◆ Problem statement ◆
Within the material below, filter for lines that hold the word "SundayMondayTuesdayWednesdayThursdayFrid".

◆ Records supplied ◆
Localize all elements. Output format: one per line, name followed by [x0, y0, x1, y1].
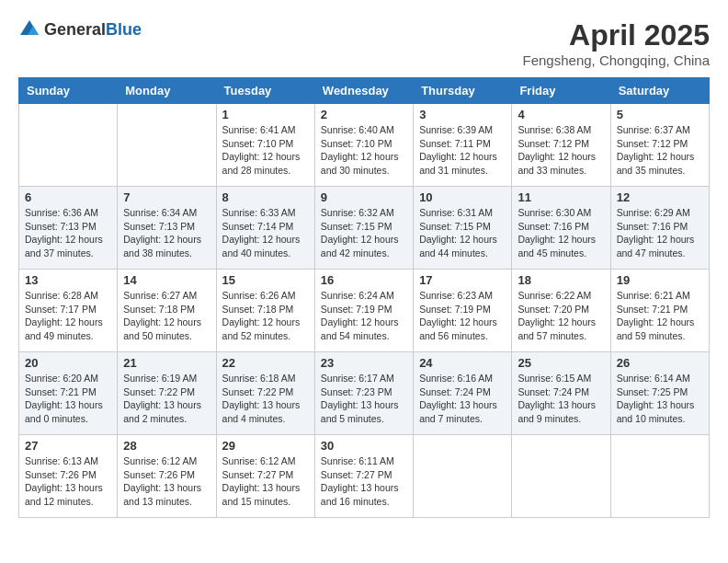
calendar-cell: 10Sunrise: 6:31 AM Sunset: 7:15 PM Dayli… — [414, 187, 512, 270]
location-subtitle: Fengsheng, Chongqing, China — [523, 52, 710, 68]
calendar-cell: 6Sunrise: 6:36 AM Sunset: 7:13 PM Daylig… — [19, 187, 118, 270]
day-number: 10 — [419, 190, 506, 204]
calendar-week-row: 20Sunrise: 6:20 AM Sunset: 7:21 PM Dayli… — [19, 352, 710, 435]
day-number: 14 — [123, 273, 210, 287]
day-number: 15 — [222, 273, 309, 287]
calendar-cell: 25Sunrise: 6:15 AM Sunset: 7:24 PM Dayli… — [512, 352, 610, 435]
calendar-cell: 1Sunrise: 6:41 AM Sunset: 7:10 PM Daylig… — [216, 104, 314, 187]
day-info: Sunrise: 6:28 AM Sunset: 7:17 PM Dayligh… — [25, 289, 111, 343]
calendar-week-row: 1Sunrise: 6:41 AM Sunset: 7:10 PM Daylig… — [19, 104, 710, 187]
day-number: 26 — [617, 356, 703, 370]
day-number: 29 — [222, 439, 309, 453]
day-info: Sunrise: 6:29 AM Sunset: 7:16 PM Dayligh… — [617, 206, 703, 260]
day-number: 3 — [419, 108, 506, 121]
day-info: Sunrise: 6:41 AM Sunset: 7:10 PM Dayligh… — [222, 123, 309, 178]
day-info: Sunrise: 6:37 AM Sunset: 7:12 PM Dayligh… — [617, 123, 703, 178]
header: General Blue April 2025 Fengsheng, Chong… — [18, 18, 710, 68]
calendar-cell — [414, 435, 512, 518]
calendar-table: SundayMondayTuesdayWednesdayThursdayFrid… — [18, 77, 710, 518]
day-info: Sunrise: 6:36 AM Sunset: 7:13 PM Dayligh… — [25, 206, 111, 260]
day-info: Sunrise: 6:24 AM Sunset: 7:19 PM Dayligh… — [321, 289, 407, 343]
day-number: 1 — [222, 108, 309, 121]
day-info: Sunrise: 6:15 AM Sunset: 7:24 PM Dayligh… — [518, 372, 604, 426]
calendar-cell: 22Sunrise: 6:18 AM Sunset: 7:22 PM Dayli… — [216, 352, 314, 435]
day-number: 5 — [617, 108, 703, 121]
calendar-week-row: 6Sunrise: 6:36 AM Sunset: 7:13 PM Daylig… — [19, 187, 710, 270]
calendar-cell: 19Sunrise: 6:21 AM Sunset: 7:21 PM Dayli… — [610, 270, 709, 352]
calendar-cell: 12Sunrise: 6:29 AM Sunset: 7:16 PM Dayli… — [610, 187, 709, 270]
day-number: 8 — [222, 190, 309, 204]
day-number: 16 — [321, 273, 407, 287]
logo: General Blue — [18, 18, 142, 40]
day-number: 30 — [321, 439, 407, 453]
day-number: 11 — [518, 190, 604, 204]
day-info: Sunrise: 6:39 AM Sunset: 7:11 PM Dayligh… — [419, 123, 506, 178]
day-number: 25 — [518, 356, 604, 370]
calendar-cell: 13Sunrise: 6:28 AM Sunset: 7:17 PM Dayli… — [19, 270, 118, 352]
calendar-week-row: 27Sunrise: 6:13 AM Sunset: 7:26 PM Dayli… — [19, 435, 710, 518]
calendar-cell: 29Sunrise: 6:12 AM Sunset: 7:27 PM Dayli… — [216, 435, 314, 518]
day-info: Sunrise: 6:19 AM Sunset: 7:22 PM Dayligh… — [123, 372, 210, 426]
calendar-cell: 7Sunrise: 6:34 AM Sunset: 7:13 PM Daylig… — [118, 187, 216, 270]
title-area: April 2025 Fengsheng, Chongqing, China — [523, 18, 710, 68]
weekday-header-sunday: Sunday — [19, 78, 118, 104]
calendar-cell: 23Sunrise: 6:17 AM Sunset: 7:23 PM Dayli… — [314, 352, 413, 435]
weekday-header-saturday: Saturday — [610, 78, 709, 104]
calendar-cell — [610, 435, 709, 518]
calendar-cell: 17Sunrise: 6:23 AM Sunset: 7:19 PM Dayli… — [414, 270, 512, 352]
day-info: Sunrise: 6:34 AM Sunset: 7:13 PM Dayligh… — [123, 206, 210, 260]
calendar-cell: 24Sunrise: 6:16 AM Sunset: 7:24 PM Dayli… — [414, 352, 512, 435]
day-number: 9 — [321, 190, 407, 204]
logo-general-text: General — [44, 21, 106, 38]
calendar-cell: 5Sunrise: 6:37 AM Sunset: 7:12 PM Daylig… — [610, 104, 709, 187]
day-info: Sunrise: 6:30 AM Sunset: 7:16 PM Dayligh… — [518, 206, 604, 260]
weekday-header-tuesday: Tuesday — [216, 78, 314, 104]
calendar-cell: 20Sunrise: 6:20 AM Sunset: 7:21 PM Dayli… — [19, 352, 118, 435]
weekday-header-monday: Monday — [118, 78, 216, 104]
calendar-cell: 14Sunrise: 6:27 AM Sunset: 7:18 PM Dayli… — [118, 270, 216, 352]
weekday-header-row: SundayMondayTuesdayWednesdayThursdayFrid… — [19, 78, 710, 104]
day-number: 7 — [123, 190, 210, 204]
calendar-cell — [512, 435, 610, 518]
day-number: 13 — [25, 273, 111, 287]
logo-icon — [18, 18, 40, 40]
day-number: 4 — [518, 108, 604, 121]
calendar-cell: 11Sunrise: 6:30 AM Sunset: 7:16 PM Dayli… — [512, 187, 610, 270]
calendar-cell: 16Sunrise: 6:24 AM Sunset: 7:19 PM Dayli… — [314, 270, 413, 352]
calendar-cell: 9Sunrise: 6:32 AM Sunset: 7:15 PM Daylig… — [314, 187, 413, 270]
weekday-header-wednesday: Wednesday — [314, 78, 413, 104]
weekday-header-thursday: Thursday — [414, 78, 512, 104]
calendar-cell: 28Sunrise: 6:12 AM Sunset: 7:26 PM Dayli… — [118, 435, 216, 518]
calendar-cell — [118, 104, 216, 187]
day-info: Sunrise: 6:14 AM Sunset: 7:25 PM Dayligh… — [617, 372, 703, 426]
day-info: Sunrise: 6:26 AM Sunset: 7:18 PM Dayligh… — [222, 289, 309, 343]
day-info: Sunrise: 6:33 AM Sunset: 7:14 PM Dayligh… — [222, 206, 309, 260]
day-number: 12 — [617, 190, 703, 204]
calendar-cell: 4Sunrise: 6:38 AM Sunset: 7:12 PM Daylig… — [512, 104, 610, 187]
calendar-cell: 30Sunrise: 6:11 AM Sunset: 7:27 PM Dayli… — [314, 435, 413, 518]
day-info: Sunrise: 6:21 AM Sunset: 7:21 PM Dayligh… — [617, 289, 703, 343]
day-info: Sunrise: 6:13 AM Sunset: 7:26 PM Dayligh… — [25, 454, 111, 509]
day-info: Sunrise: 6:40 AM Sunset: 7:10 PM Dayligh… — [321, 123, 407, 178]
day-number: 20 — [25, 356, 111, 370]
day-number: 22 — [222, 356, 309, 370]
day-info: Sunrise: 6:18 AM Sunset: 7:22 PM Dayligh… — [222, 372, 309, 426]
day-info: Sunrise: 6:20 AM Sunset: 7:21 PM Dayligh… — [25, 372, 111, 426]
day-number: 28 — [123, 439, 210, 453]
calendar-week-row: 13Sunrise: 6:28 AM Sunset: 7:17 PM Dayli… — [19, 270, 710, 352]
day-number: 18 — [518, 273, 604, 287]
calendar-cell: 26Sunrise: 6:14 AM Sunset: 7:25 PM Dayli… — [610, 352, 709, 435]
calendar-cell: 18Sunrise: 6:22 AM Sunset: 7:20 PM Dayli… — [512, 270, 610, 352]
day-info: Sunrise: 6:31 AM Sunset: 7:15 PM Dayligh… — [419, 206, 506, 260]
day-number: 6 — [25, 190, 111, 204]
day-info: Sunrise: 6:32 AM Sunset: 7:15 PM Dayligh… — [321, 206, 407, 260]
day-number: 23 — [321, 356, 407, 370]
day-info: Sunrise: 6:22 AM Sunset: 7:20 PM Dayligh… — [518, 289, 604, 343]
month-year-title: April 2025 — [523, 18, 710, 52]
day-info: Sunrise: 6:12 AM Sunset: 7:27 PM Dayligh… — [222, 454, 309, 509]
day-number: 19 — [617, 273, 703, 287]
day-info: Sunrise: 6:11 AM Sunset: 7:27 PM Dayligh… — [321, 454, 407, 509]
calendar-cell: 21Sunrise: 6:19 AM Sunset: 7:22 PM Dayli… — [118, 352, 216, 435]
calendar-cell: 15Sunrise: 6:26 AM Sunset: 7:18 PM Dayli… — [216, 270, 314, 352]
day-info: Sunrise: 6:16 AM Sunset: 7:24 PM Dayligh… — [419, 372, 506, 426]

◆ Reply ◆
calendar-table: SundayMondayTuesdayWednesdayThursdayFrid… — [18, 77, 710, 518]
weekday-header-row: SundayMondayTuesdayWednesdayThursdayFrid… — [19, 78, 710, 104]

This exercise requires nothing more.